# Forum Member SpikeC



## Burl Source (Jul 25, 2012)

I saw this and it made me think of forum member SpikeC. 
I checked, and it wasn't him.


----------



## Burl Source (Jul 25, 2012)

Looks like nobody is going to touch this one.
It was meant as good natured teasing toward Spike.


----------



## kalaeb (Jul 25, 2012)

Lol, I saw it, but opted to remain neutral.


----------



## Deckhand (Jul 25, 2012)

Doubt anyone took it wrong.


----------



## SpikeC (Jul 25, 2012)

I'm offended by the car model! What the heck kinda car is that, anyway??


----------



## knyfeknerd (Jul 25, 2012)

SpikeC said:


> I'm offended by the car model! What the heck kinda car is that, anyway??



MINI VAN !


----------



## Burl Source (Jul 25, 2012)

SpikeC said:


> I'm offended by the car model! What the heck kinda car is that, anyway??


The people who were driving the van were real friendly.
But I think they spent all of their car budget on tattoos. 
Most of their visible skin had ink, but it was all very well done. 

Now if those stickers had been on a Harley, there would have been no doubt it was Spike.


----------



## SpikeC (Jul 25, 2012)

OK, NOW I'm offended! I have a BMW R1100S and a '65 Triumph 500, thankyouverymuch!


----------



## markenki (Jul 25, 2012)

SpikeC said:


> OK, NOW I'm offended! I have a BMW R1100S and a '65 Triumph 500, thankyouverymuch!


Nice. 
My brother rides a BMW as well, and he used to ride a (newer) Triumph.


----------



## knyfeknerd (Jul 25, 2012)

SpikeC said:


> OK, NOW I'm offended! I have a BMW R1100S and a '65 Triumph 500, thankyouverymuch!

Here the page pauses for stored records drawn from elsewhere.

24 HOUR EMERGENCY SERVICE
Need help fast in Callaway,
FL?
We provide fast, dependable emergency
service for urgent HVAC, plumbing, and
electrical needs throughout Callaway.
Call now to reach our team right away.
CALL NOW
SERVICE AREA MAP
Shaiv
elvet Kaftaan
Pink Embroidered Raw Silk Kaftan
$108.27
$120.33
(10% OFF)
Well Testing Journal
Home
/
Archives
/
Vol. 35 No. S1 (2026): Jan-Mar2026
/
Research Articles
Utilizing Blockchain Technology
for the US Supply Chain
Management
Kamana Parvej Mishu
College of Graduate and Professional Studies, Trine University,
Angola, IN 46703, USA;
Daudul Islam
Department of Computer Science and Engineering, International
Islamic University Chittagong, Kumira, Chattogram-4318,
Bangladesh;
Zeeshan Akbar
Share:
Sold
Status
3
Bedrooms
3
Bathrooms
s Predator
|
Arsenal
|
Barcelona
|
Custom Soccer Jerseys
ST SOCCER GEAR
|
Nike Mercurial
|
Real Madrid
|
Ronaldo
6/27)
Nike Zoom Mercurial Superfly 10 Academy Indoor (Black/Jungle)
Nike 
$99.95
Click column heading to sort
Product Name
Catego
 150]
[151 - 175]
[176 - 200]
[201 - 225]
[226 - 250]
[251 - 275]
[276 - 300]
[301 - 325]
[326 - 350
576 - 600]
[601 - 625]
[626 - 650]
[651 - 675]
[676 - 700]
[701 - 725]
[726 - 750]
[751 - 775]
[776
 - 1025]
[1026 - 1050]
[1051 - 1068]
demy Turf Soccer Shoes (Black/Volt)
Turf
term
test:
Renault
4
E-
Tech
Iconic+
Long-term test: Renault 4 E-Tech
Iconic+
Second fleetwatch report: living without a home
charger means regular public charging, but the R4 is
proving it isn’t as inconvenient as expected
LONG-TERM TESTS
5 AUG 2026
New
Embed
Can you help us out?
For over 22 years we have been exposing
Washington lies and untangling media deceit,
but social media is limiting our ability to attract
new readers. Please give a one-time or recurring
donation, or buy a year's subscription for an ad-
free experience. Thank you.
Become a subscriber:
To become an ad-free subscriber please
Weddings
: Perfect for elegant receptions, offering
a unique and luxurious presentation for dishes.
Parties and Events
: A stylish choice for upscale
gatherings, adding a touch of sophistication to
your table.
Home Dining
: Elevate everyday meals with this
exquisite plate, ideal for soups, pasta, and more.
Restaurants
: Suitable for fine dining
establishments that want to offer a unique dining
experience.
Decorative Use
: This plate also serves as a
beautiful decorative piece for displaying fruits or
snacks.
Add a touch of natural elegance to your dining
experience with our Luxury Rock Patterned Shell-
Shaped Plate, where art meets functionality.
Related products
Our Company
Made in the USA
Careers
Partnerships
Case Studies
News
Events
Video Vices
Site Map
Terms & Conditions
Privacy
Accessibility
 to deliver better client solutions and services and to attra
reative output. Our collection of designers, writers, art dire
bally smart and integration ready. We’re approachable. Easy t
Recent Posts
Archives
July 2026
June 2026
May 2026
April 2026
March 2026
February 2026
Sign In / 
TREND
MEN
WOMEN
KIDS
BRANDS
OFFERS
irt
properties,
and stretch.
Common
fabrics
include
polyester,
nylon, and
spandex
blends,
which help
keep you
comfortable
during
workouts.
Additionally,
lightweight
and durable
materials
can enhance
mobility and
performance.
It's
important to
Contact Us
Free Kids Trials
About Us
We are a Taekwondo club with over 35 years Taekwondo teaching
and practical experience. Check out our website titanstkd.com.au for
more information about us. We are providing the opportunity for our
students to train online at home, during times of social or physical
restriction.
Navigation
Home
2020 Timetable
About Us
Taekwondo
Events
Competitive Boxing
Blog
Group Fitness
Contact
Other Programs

Lol you guys are HI-larious!!! BTW I wanna see some pics of those bikes.


----------



## brainsausage (Jul 26, 2012)

knyfeknerd said:


> Lol you guys are HI-larious!!! BTW I wanna see some pics of those bikes.



+1 especially the triumph.


----------



## Burl Source (Jul 26, 2012)

SpikeC said:


> OK, NOW I'm offended! I have a BMW R1100S and a '65 Triumph 500, thankyouverymuch!


Something like this?


----------



## kalaeb (Jul 26, 2012)

:rofl2:


----------



## Lucretia (Jul 26, 2012)

Reminds me of Mr. Garrison's bike on South Park.


----------



## Justin0505 (Jul 26, 2012)

SpikeC said:


> OK, NOW I'm offended! I have a BMW R1100S and a '65 Triumph 500, thankyouverymuch!



So then whats the mini van for? Bringing the triumph home when it break
s dow... eerr... "ceases to proceed" ?


----------



## SpikeC (Jul 26, 2012)

What mini van?


----------



## Justin0505 (Jul 26, 2012)

The one in the picture.


----------



## SpikeC (Jul 26, 2012)

Not mine!!


----------



## Namaxy (Jul 26, 2012)

You named your mini-van 'Not mine'?? :moon:


----------



## Crothcipt (Jul 30, 2012)

OMG I laughed so hard I almost fell out of my chair.


----------